Because of these five elements, Dr. Khalid el-Hakim, creator of the Black History 101 Mobile Museum, stated that hip-hop is a unique and inclusive culture, allowing people to be in a creative space without racial boundaries.
The power of hip-hop shows that people such as Queen Latifa and the Fresh Prince of Bel Aire had the power to reinvent their identity in America because of their music. The mobile museum and presentation of over 10,000 artifacts collected by el-Hakim shows the past image of Black men and women, and its connections to deep-rooted racism that is still present today in some parts of our society.
“We want to educate our students to have critical knowledge of themselves and society,” said el-Hakim.
During el-Hakim’s presentation in the Rita Blitt Gallery on Feb. 18, he walked attendees through his first artifact collected in Daytona Beach, Florida, which was a small trinket of a Black child holding a watermelon. Later, he saw that same artifact tattooed on a White man while waiting in line for food.
From this small artifact, el-Hakim continued his search to find books, pamphlets, signs, television shows and other forms of media that demoralize and dehumanize the Black image.
“One thing I have noticed through the years is that white supremisist groups co-opted, culturally appropriated Black culture symbols and slogans, and flipped it into something negative,” said El-Hakim.
An example of this is the historic day called the Million Man March in Washington D.C. held on Oct. 16, 1995 which was the largest nonviolent gathering of African-Americans in American history that promoted unity.
Contrasted to that day, on Nov. 14, 2020, Trump supporters called for the “Million MAGA March” to protest the results of the presidential election, claiming wide-spread voter fraud. This later escalated to what was dubbed an insurrection in the U.S. Capitol on Jan. 6, 2021.

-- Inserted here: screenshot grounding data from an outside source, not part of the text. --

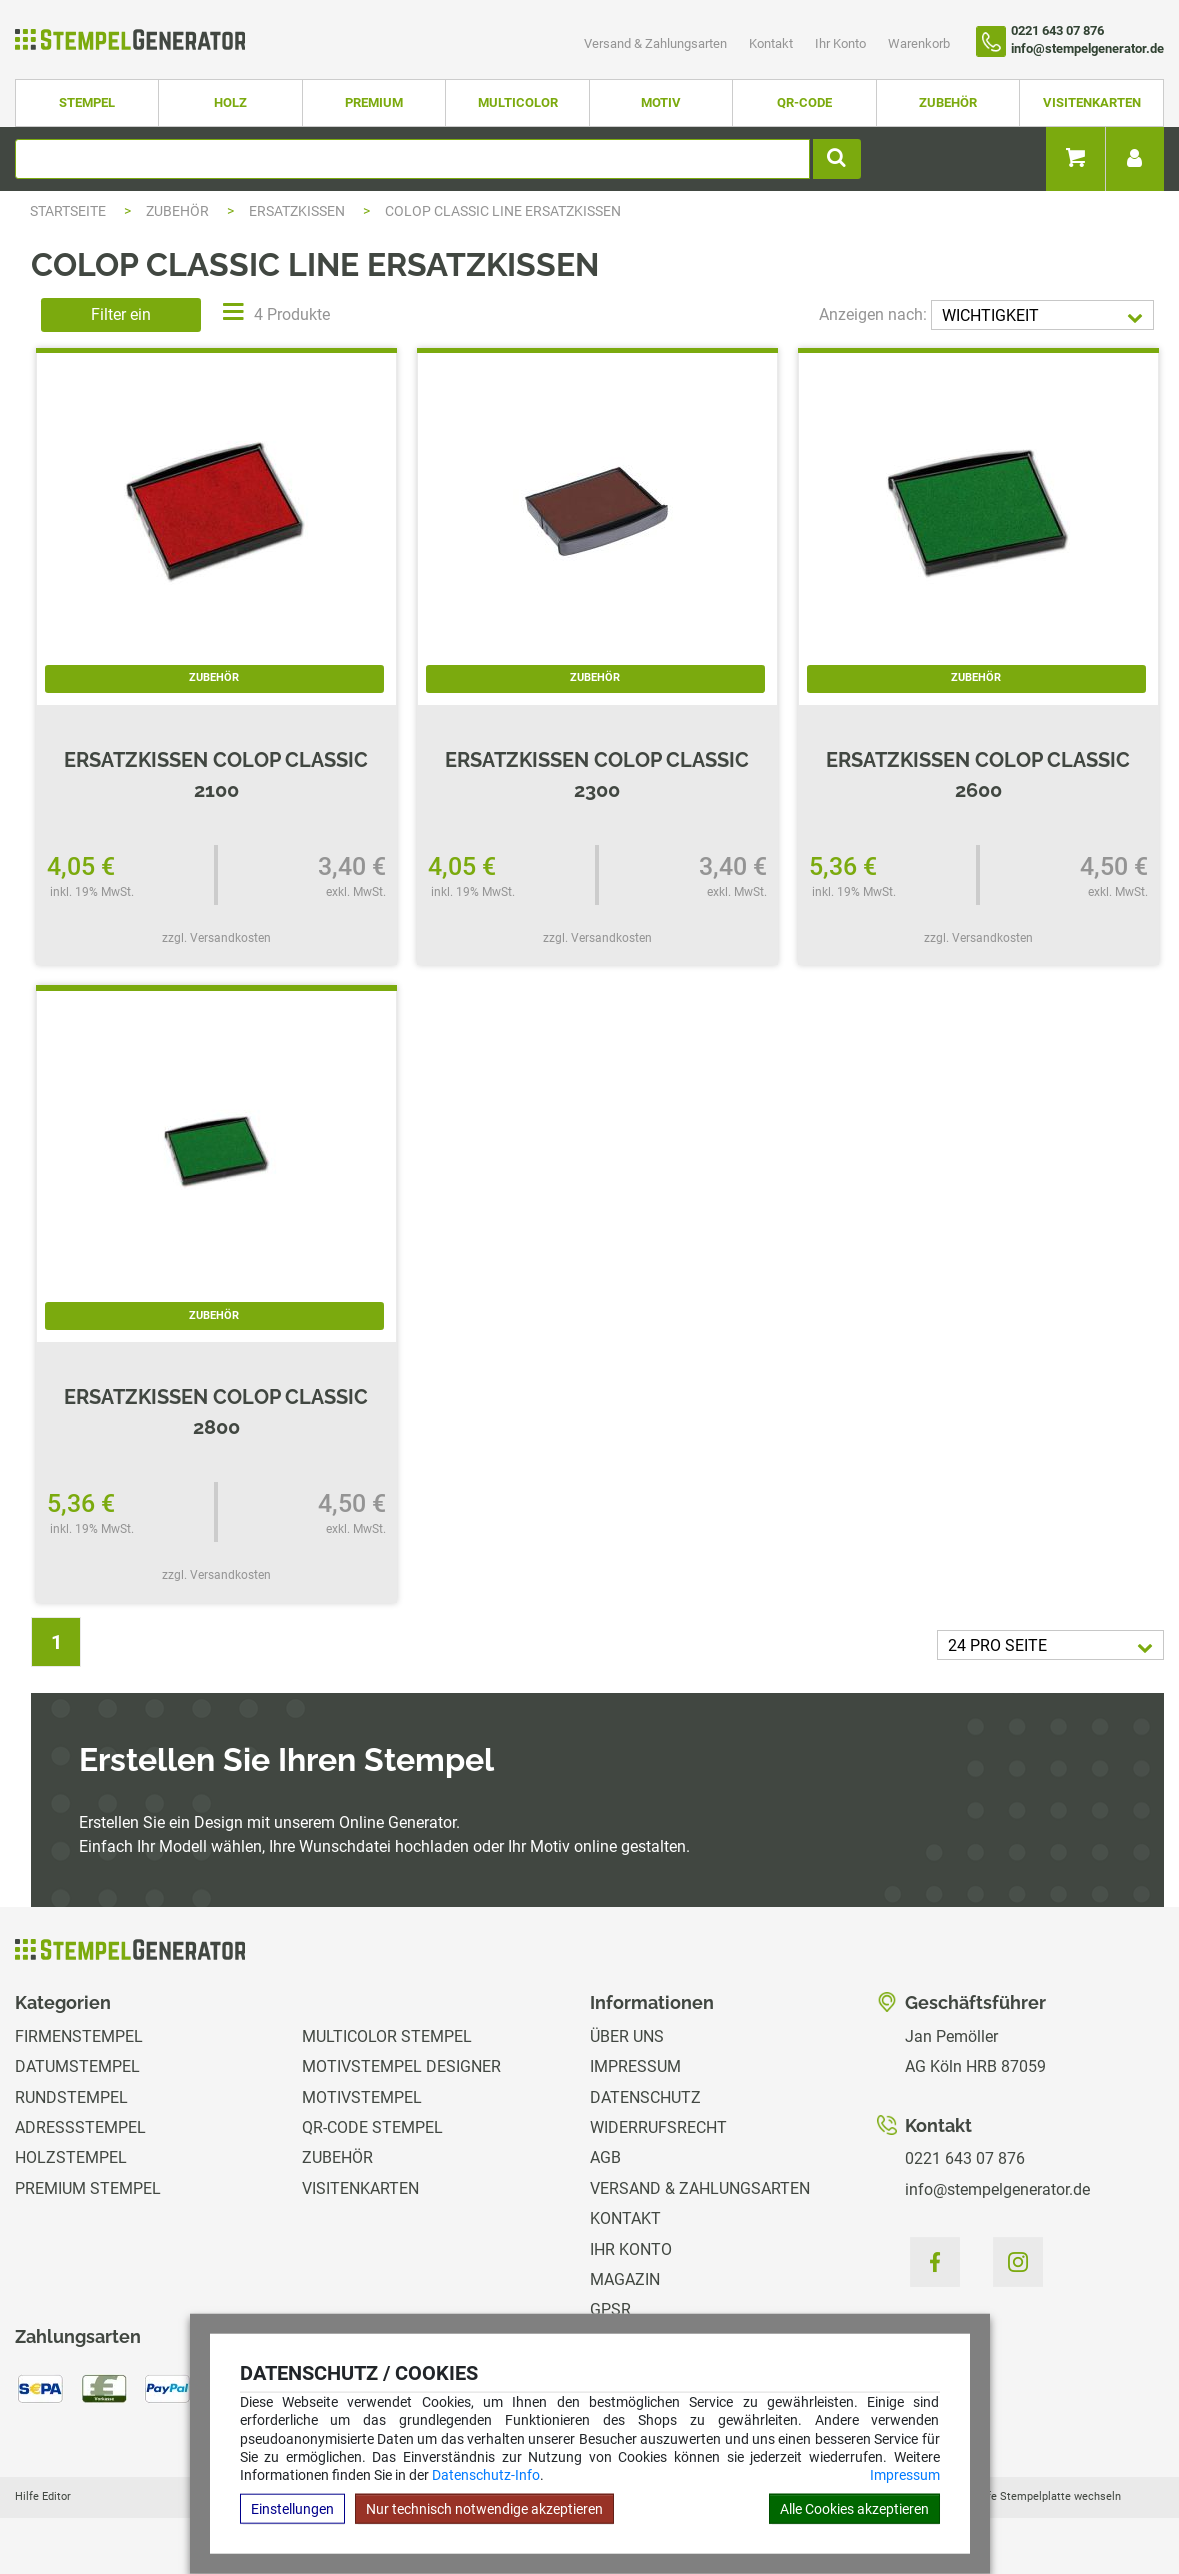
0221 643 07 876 (965, 2158)
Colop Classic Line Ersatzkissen (503, 211)
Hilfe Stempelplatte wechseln (1047, 2496)
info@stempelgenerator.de (997, 2189)
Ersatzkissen (298, 211)
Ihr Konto (842, 43)
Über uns (627, 2036)
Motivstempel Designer (401, 2066)
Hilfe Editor (43, 2496)
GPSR (610, 2309)
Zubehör (948, 102)
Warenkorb (919, 43)
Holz (230, 102)
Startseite (68, 211)
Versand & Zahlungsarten (657, 43)
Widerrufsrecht (658, 2127)
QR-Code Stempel (372, 2127)
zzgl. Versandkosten (216, 938)
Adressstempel (80, 2127)
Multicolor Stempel (387, 2036)
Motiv (661, 102)
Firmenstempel (79, 2036)
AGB (605, 2157)
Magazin (625, 2279)
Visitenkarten (1092, 102)
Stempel (87, 102)
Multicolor (518, 102)
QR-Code (804, 102)
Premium (374, 102)
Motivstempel (362, 2097)
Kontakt (772, 43)
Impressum (905, 2475)
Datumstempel (77, 2066)
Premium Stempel (88, 2188)
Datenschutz (645, 2097)
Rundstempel (71, 2097)
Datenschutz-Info (486, 2475)
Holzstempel (71, 2157)
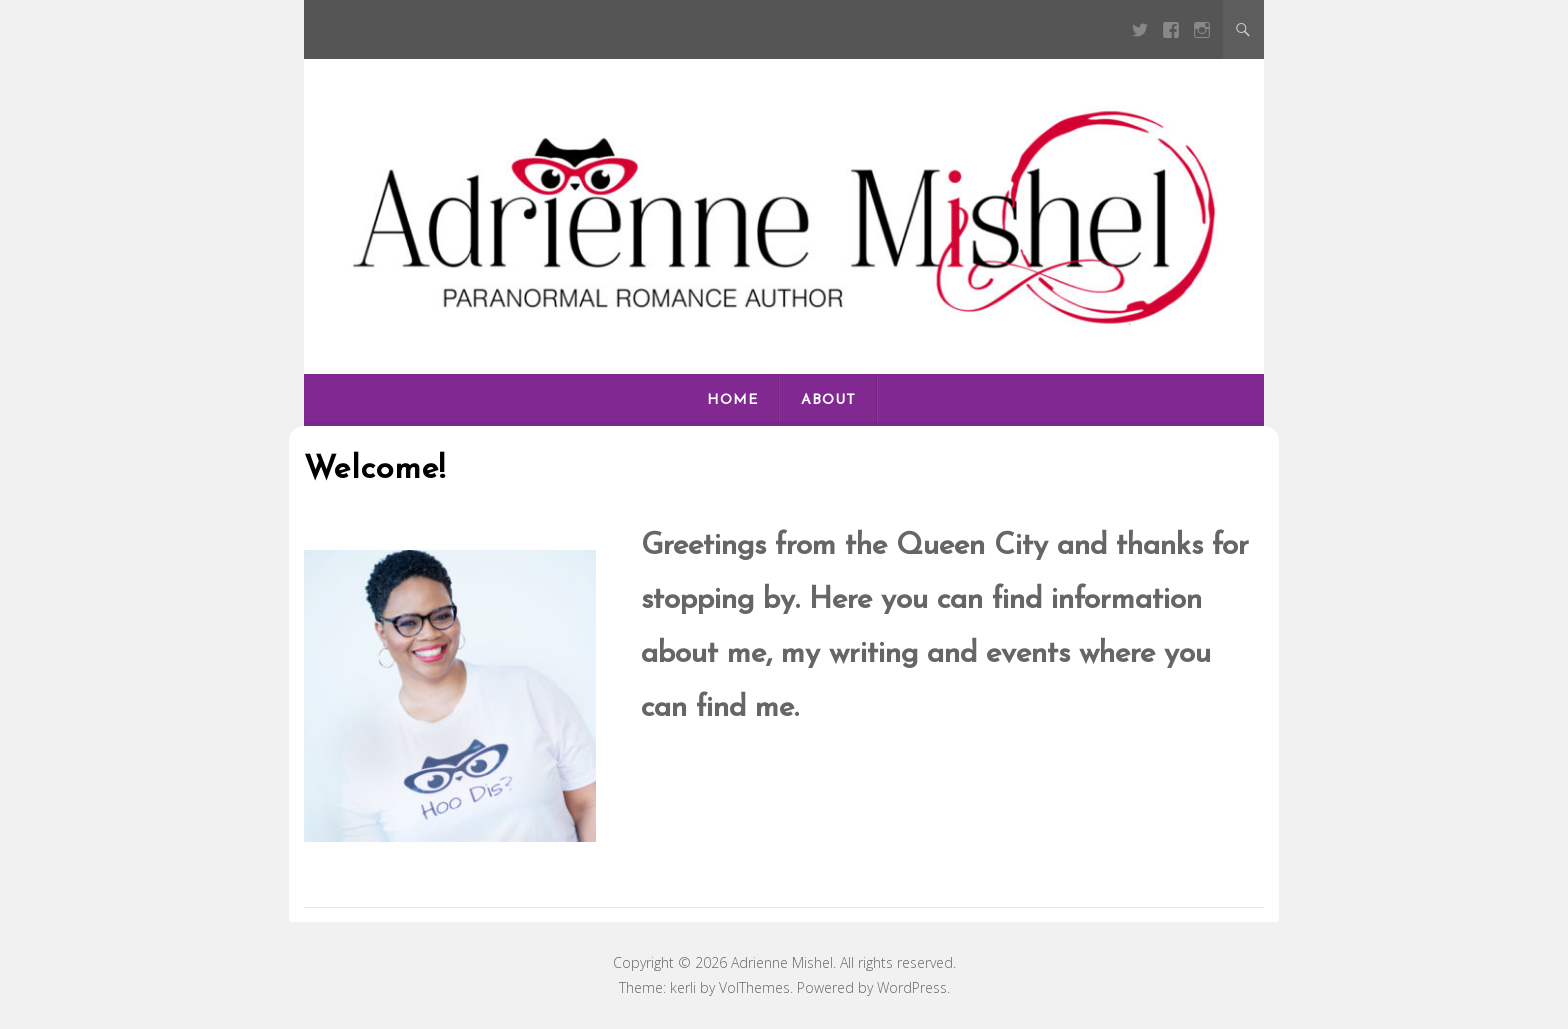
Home (732, 400)
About (828, 400)
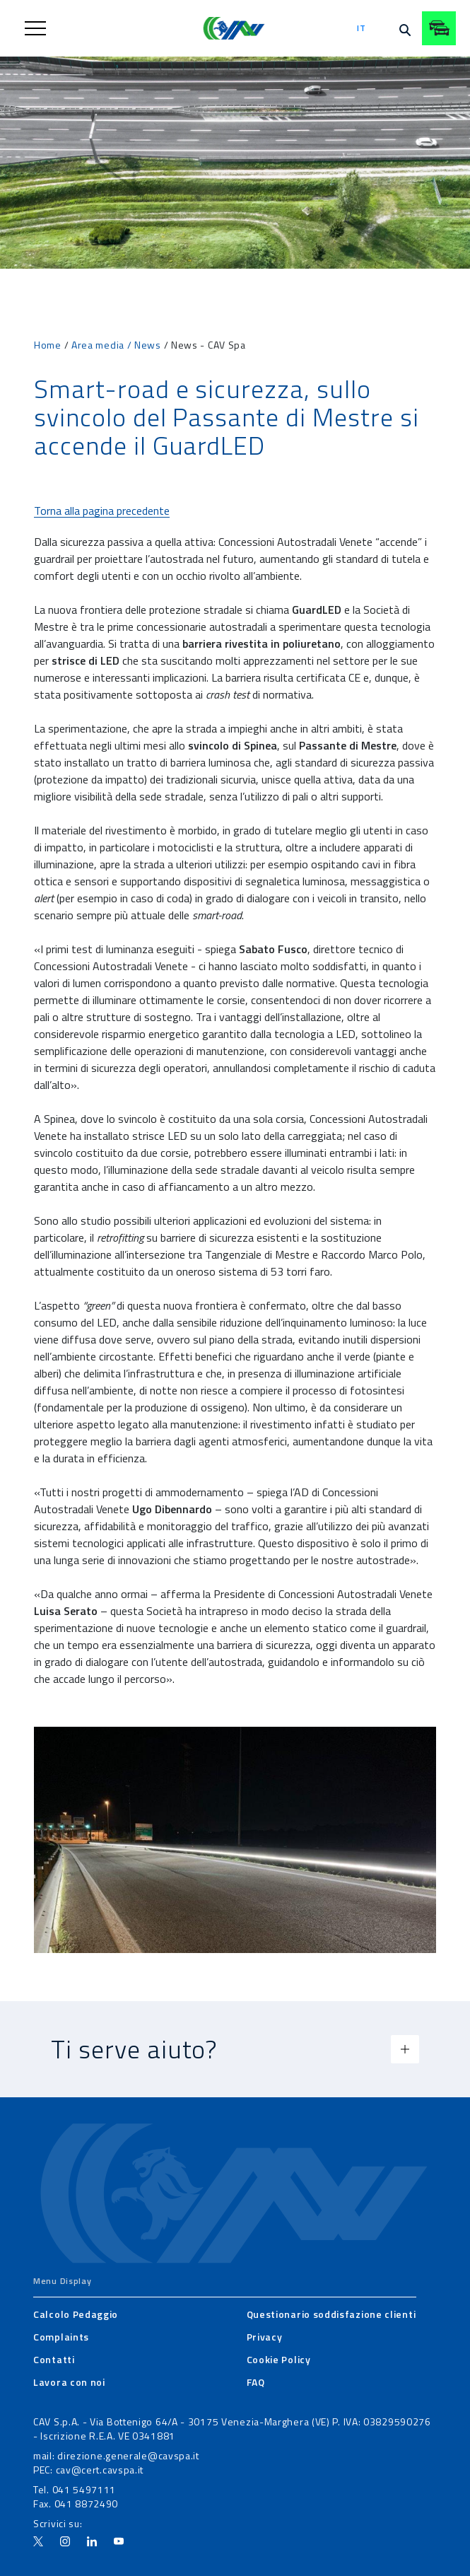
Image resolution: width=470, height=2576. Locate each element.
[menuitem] (75, 2314)
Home (47, 344)
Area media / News (116, 344)
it (361, 28)
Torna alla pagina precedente (102, 510)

“A confederate flag has never been in the nation’s capital before, not even during the civil war,” said el-Hakim. “Folks who claimed to be patriots, folks who claimed to love America showed us that day where their loyalties lie. That’s not a revelation for us because people have chosen their whiteness over democracy, freedom, justice, liberty and humanity. These artifacts are ugly reminders of that.”
The mobile museum serves as a reminder of lynchings normalized in the face of White spectators, influencing media advertisements from Dove soap commercials to children’s books and television shows.
“People think of history as somewhere in the past but it is very real and is still with us,”said el-Hakim. “It has been a constant. When people say ‘Black Lives Matter’ we’ve been saying that since the first African was stolen from their land and brought here in the holds of slave ships. This is nothing new for us.”
For Isaiah Collier, director of student involvement and development, one of the things that surprised him most in the mobile museum was a small clip of racial stereotyping in the 1920s-40s childrens show: ‘The Little Rascals’.
“In my mind initially, I was thinking about how much I used to love watching ‘The Little Rascals’,” said Collier. “Now to look at it through an adult lens, it is frightening. That was what was put out there for the masses.”
From this Black History 101 Mobile Museum, students from across the country have the opportunity to come to terms with the not so distant past and use it’s knowledge to live differently in the future.